Discover the Thalassotitan Atrox, a giant lizard, king of the seas 66 million years ago

A new species of mosasaur has been discovered thanks to very well-preserved fossils in Morocco. Named 

Thalassotitan Atrox, she was probably at the top of the food chain.

If we go back in time a few million years, the animal world did not look like much that we know today. Take, for example, the route for the Upper Cretaceous, a period between 60 million and 100 million years before our era. We then found, in the seas, the mosasaurs, a super-family of marine reptiles now extinct. But she never ceases to amaze us.

Paleontological work, published on August 24, 2022 , describes an entirely new species of mosasaurs. Its name is, to say the least, explicit: Thalassotitan Atrox. The fossils that have been found are numerous and of exceptional quality. They show with all the more precision how formidable the species was.

Skull of Thalassotitan Atrox. Source: University of Bath

“An awesome and terrifying animal”

Mosasaurs were not among the dinosaurs. But they were just as impressive. The Thalassotitan Atrox was particularly so: its skull alone measured 1.4 meters, and its body, from 9 to 12 meters.

Imagine a Komodo dragon crossed with a great white shark crossed with a T. rex crossed with an orca“: it is in these words that the biologist Nick Longrich describes this mosasaur on the site of the University of Bath (United Kingdom). “The Thalassotitan was a brilliant and terrifying animal“.

This species was probably, 66 million years ago – according to the dating of the fossils found – at the top of the food chain. It has many points in common with the killer whale, both in its large size and its dentition provided with teeth that are both massive and conical. British paleontologists explain that they allowed him to ” grab and tear huge prey“.

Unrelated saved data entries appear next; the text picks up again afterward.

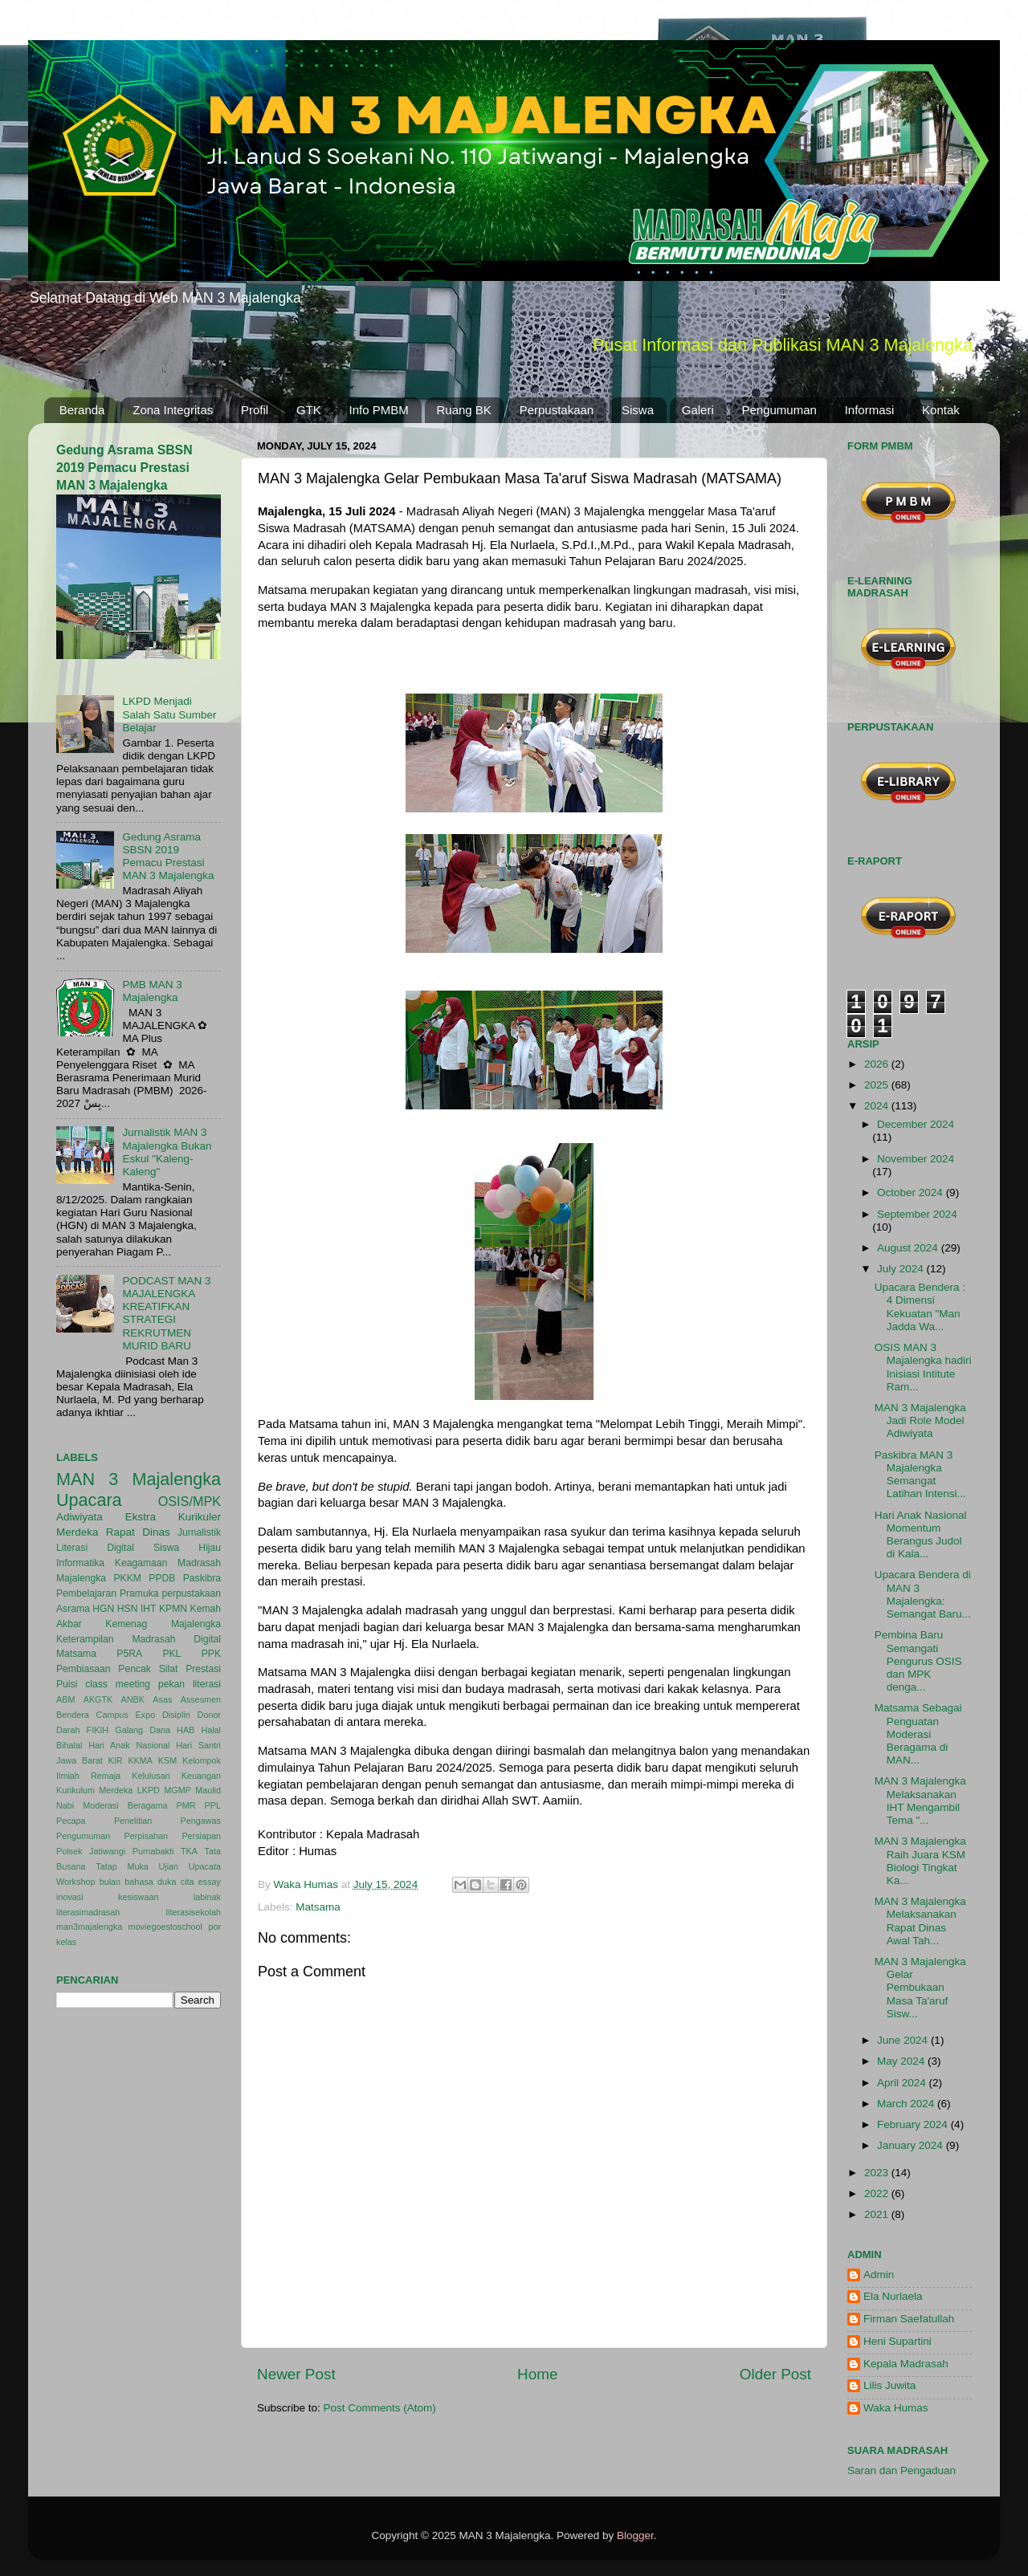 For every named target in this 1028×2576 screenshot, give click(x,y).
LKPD (148, 1790)
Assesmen (201, 1699)
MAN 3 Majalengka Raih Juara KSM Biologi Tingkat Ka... (920, 1860)
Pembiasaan (83, 1669)
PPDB (162, 1578)
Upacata (205, 1866)
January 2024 (911, 2145)
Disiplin (176, 1714)
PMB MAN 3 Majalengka (152, 991)
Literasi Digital (95, 1547)
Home (537, 2374)
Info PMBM (379, 410)
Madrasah (199, 1563)
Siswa (638, 410)
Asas (162, 1699)
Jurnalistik (199, 1532)
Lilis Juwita (889, 2385)
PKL (171, 1653)
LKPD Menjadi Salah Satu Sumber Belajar (169, 714)
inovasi (70, 1897)
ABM (65, 1699)
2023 (877, 2173)
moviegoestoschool (165, 1926)
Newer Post (296, 2374)
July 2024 (902, 1269)
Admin (878, 2275)
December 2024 (915, 1124)
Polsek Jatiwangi (90, 1851)
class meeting (117, 1684)
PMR (186, 1805)
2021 (877, 2214)
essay (209, 1881)
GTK (308, 410)
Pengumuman (779, 410)
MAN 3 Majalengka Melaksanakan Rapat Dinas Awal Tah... (920, 1921)
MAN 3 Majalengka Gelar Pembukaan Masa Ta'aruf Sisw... (920, 1987)
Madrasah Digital (176, 1639)
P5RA (129, 1653)
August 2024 (909, 1248)
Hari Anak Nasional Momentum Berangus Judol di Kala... (921, 1535)
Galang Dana (142, 1730)
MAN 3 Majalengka (138, 1479)
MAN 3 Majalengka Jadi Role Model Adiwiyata (920, 1420)
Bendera (72, 1714)
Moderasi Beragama (125, 1805)
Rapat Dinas (138, 1532)
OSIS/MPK (189, 1501)
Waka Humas (895, 2408)
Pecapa (71, 1820)
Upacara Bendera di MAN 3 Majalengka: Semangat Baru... (923, 1594)
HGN (103, 1608)
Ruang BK (464, 410)
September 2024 (917, 1214)
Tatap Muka (122, 1866)
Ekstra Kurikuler (173, 1517)
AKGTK (98, 1699)
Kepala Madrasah (905, 2364)
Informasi (870, 410)
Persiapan (201, 1836)
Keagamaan (141, 1563)
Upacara (89, 1500)
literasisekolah (193, 1912)
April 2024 (903, 2083)
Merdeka (77, 1532)
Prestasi (203, 1669)
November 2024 (915, 1159)
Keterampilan (85, 1639)
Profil (254, 410)
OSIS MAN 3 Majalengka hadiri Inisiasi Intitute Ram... (923, 1367)
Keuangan (201, 1775)
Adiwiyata (79, 1517)
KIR (115, 1760)
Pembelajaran (86, 1593)
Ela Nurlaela (893, 2296)
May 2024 (902, 2061)
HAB (185, 1730)
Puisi (66, 1684)
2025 (877, 1085)
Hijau (209, 1547)
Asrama (73, 1608)
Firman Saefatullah (908, 2319)
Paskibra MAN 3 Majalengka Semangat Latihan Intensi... (920, 1474)
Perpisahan (146, 1836)
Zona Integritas (173, 410)
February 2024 (914, 2124)
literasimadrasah (88, 1912)
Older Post (775, 2374)
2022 (877, 2193)
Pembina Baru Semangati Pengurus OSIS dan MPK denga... (918, 1661)
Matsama (318, 1907)
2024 (877, 1106)
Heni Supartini (897, 2341)
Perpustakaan (557, 410)
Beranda (82, 410)
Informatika (80, 1563)
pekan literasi (189, 1684)
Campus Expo (126, 1714)
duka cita (175, 1881)
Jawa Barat (79, 1760)
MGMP (177, 1790)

Size comparison between Thalassotitan, orca and adult human. 
Source: University of Bath

Moreover, the state in which the fossil teeth were found gives a clue about its prey. The teeth in question are often worn, broken. Some are so damaged that they seem almost crushed to the root. It is not a fish-based food that can generate this type of degradation. As a result, the authors believe that the Thalassotitan Atrox preyed on other large sea animals, including lizards, “chipping, breaking and grinding its teeth as it bit into their bones and tore them to pieces“.

The species was flourishing before the famous meteorite

In any case, the abundance of fossils — discovered in Morocco — demonstrates that the Thalassotitans Atrox were flourishing as contemporaries of the dinosaurs, still a million years before the Cretaceous-Paleogene extinction caused by a meteorite fall.

These fossils “tell us how life was rich and diverse just before the end of the ‘age of the dinosaurs’, when animals had to specialize to have a place in their ecosystems. Thalassotitan completes the picture by taking on the role of the megapredator at the top of the food chain,” explains Nour-Eddine Jalil, co-author of the study, on the university website.

And, this is only the beginning, according to the authors of this study, as to the understanding of this richness of life in the Cretaceous period: “Morocco has one of the richest and most diverse marine fauna known from the Cretaceous. We are only beginning to understand the diversity and biology of mosasaurs.”